→ Provided records:
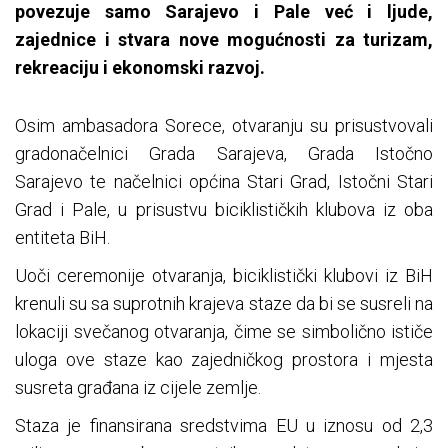
povezuje samo Sarajevo i Pale već i ljude,
zajednice i stvara nove mogućnosti za turizam,
rekreaciju i ekonomski razvoj.
Osim ambasadora Sorece, otvaranju su prisustvovali
gradonačelnici Grada Sarajeva, Grada Istočno
Sarajevo te načelnici općina Stari Grad, Istočni Stari
Grad i Pale, u prisustvu biciklističkih klubova iz oba
entiteta BiH.
Uoči ceremonije otvaranja, biciklistički klubovi iz BiH
krenuli su sa suprotnih krajeva staze da bi se susreli na
lokaciji svečanog otvaranja, čime se simbolično ističe
uloga ove staze kao zajedničkog prostora i mjesta
susreta građana iz cijele zemlje.
Staza je finansirana sredstvima EU u iznosu od 2,3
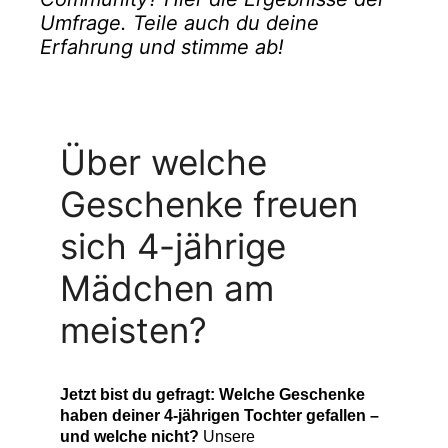
Umfrage. Teile auch du deine
Erfahrung und stimme ab!
Über welche
Geschenke freuen
sich 4-jährige
Mädchen am
meisten?
Jetzt bist du gefragt: Welche Geschenke
haben deiner 4-jährigen Tochter gefallen –
und welche nicht?
Unsere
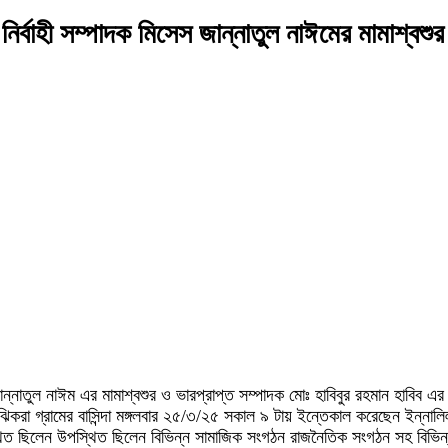
র্বাহী সম্পাদক মিসেস জান্নাতুল নাঈমের মামাশ্বশুর
ান্নাতুল নাঈম এর মামাশ্বশুর ও ভারপ্রাপ্ত সম্পাদক মোঃ হাবিবুর রহমান হাবিব এর
রা গ্রামের বাসিন্দা মঙ্গলবার ২৫/৩/২৫ সকাল ৯ টায় ইন্তেকাল করেছেন ইন্নালিল্
পস্থিত ছিলেন উপস্থিত ছিলেন বিভিন্ন সামাজিক সংগঠন রাজনৈতিক সংগঠন সহ বিভিন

→ Exercise prompt: Take the lines of the material above from the first through the one containing "Jetzt bist du gefragt: Welche Geschenke", both included, and print them exactly without the pictures.

→ Task result:
povezuje samo Sarajevo i Pale već i ljude,
zajednice i stvara nove mogućnosti za turizam,
rekreaciju i ekonomski razvoj.
Osim ambasadora Sorece, otvaranju su prisustvovali
gradonačelnici Grada Sarajeva, Grada Istočno
Sarajevo te načelnici općina Stari Grad, Istočni Stari
Grad i Pale, u prisustvu biciklističkih klubova iz oba
entiteta BiH.
Uoči ceremonije otvaranja, biciklistički klubovi iz BiH
krenuli su sa suprotnih krajeva staze da bi se susreli na
lokaciji svečanog otvaranja, čime se simbolično ističe
uloga ove staze kao zajedničkog prostora i mjesta
susreta građana iz cijele zemlje.
Staza je finansirana sredstvima EU u iznosu od 2,3
Umfrage. Teile auch du deine
Erfahrung und stimme ab!
Über welche
Geschenke freuen
sich 4-jährige
Mädchen am
meisten?
Jetzt bist du gefragt: Welche Geschenke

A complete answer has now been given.